Collected data
*** Block opens ***

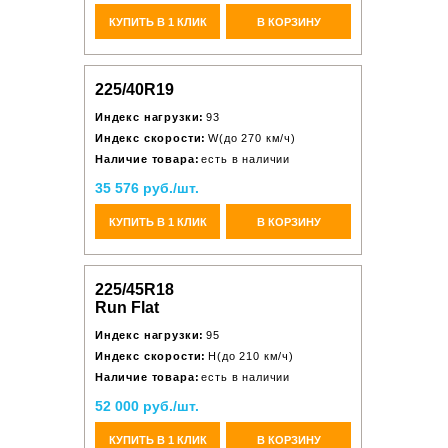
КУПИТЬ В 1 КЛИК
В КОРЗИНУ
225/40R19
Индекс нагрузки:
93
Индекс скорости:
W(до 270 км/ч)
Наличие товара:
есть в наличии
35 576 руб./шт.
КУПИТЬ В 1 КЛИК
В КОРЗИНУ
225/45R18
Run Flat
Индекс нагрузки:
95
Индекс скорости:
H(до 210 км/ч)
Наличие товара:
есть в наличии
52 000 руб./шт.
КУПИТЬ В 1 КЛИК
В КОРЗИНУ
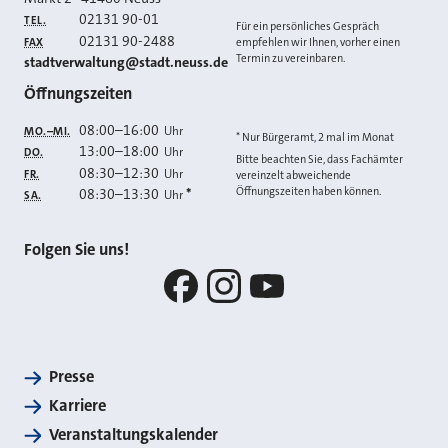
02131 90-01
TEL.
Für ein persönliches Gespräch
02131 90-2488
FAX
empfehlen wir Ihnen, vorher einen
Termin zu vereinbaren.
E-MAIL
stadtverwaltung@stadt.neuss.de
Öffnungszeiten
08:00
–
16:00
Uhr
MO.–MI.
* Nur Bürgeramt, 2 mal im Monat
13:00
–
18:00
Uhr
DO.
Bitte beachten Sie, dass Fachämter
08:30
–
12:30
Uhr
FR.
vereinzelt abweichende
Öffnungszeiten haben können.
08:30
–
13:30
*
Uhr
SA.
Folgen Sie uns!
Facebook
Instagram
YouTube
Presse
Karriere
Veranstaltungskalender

*** Block closes ***
*** Block opens ***

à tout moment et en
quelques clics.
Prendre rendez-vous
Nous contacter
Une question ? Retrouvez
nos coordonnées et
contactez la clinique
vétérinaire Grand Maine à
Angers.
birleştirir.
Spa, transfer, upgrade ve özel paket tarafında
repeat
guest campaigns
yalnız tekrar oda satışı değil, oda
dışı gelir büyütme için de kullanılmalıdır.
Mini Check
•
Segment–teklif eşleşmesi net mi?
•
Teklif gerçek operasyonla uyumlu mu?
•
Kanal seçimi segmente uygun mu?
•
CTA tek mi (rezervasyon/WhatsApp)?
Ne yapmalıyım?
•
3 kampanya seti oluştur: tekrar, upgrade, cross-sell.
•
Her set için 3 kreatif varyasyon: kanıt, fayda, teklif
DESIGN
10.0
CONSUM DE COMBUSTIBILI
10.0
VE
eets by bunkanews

*** Block closes ***

**Instructions for the task**
Find every line in the records above that contains the word "için", and copy each one.

**Answer section**
dışı gelir büyütme için de kullanılmalıdır.
Her set için 3 kreatif varyasyon: kanıt, fayda, teklif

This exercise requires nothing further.